As a public policy wonk, I truly relish discussions about marginal rates, territoriality, state and local income tax exemptions and expensing. Yes, I’m aware that makes a total snooze at most holiday parties. Thankfully, I’ll spare you that encounter. The success or failure of the GOP tax reform is as simple as the closing line of a Capital One commercial: “What’s in your wallet?”

Republicans recognize the need for a win they can take home to voters. While important, discussing regulatory rollbacks and federal judicial confirmations is tough sledding at congressional town halls.

But a big tax cut in time for Christmas? Yes, please.

That’s the bottom line here. If Republicans let voters keep more of their money, this tax reform–whatever it ends up being–will be wildly popular. If not, Democrats will beat them into a political pulp.

Democrats are locked in their narrative that this tax reform benefits corporations (it does) and the wealthy (it does). They won’t miss an opportunity to brand Republicans as the party of industry and the rich.

The problem for Democrats is that they’re flatly ignoring the material tax cuts for the middle class. For example, the standard deduction appears set to substantially increase, it’s easy for people to see it on their tax forms, and it’s directed at the 70 percent of filers who don’t itemize.

In short, Republicans are looking at tax cuts for almost everybody.

This has Democrats turning into fiscally conservative deficit hawks in droves. They’re pointing to revenue predictions forecasting the tax cuts will add more than $1 trillion to budget deficits over the next decade.

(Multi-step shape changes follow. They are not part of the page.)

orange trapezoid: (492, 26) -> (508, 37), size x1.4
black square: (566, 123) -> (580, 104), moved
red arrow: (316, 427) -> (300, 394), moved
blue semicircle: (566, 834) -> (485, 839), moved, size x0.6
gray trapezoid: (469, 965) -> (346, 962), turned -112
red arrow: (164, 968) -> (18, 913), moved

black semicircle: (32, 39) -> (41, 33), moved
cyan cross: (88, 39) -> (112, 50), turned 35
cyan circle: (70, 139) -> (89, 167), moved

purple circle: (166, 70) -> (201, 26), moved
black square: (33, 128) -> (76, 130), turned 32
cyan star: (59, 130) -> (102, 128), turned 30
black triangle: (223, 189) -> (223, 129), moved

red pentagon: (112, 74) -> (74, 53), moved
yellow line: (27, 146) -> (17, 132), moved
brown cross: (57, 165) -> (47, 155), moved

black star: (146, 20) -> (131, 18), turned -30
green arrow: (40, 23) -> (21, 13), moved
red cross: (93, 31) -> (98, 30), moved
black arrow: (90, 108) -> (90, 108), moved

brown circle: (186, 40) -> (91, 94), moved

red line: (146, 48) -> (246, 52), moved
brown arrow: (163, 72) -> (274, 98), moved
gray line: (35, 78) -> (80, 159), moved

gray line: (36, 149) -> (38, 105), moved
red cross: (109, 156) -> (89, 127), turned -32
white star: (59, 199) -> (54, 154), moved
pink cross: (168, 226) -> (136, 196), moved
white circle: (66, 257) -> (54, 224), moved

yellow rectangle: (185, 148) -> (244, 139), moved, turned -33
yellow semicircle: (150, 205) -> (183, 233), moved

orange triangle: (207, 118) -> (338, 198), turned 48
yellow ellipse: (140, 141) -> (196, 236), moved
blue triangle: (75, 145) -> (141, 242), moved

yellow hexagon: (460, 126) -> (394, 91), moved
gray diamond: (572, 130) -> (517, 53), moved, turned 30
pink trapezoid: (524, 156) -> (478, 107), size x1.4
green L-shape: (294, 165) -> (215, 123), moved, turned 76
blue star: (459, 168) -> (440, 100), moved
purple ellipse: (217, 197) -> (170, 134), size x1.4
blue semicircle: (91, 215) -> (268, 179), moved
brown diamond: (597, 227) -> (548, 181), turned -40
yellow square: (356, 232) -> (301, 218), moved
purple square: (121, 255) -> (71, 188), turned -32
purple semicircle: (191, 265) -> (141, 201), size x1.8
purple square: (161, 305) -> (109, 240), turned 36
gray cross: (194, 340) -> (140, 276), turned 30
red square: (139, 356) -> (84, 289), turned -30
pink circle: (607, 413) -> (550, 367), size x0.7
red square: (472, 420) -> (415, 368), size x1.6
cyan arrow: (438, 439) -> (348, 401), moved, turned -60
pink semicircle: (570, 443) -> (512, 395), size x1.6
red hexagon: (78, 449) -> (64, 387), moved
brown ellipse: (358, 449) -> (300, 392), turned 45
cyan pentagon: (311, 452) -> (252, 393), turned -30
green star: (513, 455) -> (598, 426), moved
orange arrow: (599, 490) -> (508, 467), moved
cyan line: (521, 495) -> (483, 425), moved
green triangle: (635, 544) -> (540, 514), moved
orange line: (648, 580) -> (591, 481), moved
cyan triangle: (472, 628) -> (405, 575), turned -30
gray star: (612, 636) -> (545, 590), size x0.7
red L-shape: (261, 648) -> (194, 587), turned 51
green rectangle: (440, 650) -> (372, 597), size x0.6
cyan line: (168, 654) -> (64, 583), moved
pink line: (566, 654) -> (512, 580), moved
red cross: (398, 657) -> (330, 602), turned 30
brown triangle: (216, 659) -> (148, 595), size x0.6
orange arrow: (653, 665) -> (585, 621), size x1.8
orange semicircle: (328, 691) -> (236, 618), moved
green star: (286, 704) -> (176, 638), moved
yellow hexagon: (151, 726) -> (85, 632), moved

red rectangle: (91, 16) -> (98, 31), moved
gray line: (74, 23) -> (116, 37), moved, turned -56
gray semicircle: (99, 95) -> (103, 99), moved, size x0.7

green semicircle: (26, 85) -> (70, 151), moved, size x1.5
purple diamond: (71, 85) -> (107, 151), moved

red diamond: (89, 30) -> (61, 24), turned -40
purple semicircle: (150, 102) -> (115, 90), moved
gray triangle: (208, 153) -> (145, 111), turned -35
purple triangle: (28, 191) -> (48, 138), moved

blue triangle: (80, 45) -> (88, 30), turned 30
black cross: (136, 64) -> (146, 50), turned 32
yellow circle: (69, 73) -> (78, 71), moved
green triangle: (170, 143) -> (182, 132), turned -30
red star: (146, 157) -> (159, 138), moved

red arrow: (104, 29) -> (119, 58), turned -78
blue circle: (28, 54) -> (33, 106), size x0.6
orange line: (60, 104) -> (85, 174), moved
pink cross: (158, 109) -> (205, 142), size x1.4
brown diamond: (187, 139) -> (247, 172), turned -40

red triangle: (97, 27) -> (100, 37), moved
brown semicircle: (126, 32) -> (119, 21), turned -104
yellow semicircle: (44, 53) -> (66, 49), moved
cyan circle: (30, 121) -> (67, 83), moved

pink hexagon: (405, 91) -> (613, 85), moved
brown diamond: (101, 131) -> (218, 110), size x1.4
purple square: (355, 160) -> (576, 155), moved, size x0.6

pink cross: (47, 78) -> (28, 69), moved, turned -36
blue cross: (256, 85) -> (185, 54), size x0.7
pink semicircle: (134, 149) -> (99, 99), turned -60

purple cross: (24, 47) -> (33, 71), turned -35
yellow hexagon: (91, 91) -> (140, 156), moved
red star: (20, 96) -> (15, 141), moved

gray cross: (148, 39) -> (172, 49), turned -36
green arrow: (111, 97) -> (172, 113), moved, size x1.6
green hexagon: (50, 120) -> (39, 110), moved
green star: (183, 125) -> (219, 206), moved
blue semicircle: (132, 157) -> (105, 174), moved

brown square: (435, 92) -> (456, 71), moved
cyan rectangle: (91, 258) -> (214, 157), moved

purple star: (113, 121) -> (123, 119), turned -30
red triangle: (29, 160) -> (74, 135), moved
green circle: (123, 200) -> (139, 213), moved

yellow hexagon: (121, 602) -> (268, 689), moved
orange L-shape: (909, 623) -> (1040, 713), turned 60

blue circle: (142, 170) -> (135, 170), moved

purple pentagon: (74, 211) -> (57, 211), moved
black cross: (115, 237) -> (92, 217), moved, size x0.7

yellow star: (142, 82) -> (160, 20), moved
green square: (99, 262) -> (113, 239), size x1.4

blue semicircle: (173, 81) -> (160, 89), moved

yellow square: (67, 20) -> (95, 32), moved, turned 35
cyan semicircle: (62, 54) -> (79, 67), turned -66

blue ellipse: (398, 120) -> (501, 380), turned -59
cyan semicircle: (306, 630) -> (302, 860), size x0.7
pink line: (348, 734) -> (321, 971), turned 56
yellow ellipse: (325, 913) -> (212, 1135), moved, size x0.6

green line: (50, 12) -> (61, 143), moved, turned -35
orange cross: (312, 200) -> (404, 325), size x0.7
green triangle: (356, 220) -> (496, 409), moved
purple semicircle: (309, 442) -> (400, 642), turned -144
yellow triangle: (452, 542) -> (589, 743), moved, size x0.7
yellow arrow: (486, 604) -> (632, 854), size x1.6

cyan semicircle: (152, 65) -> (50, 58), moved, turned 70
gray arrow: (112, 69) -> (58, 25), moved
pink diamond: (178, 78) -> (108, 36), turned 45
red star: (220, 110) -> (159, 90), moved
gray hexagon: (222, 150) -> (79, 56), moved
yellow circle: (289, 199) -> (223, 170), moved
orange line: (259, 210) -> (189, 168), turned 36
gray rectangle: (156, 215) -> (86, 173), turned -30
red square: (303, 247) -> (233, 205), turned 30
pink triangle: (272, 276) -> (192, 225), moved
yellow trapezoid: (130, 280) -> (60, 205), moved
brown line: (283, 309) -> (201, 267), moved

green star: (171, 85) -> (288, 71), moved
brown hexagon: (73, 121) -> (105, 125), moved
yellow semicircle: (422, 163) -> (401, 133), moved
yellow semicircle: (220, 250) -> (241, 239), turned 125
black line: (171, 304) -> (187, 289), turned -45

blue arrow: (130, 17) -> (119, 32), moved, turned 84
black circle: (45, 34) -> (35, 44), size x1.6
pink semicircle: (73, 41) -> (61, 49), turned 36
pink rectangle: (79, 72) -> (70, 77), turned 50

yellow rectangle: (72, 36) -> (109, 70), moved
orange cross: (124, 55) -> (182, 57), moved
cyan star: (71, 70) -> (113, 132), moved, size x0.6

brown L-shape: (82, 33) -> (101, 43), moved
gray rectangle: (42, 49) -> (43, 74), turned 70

Republican leaders disagree.

They argue that the economic gains spurred by the tax cuts will more than pay for their cost. “I not only don’t think it will increase the deficit, I think it will be beyond revenue neutral,” Senate Majority Leader Mitch McConnell told reporters in Kentucky. “In other words, I think it will produce more than enough to fill that gap.”

The question here is whether Republicans are really surrendering their fiscal conservatism, playing the long game or a little bit of both.

Even if tax reform does reduce government revenues significantly, Republicans will simply argue that America has a spending problem they couldn’t address in tax reform because Democrats weren’t interested in cooperating. Don’t think for a minute they’re going to agree with Democrats that our deficit problems are a tax issue.

Keep in mind that this is politics, not economics. If it were the latter, we would expect to hear plans to cut spending, reform entitlements and raise taxes in some reasonable combination to confront our ballooning debt.

But debt and deficits have become more of a political talking point than a serious issue Congress has any plans to address. Most Republicans and Democrats understandably fear the political consequences of trying to explain basic mathematics to voters as a justification for fiscal discipline. Selling self-control hasn’t won a popularity contest since…ever.

It’s also why we haven’t experienced a national budget surplus since 2001.

Call them cynical, but Republicans are banking that tax savings in a voter’s pocket will matter a lot more than the relative impact of tax reform on budget deficits. As consequential as the details of tax reform might be, whether or not those tax savings materialize across the board may be the only issue that determines success or failure for Republicans.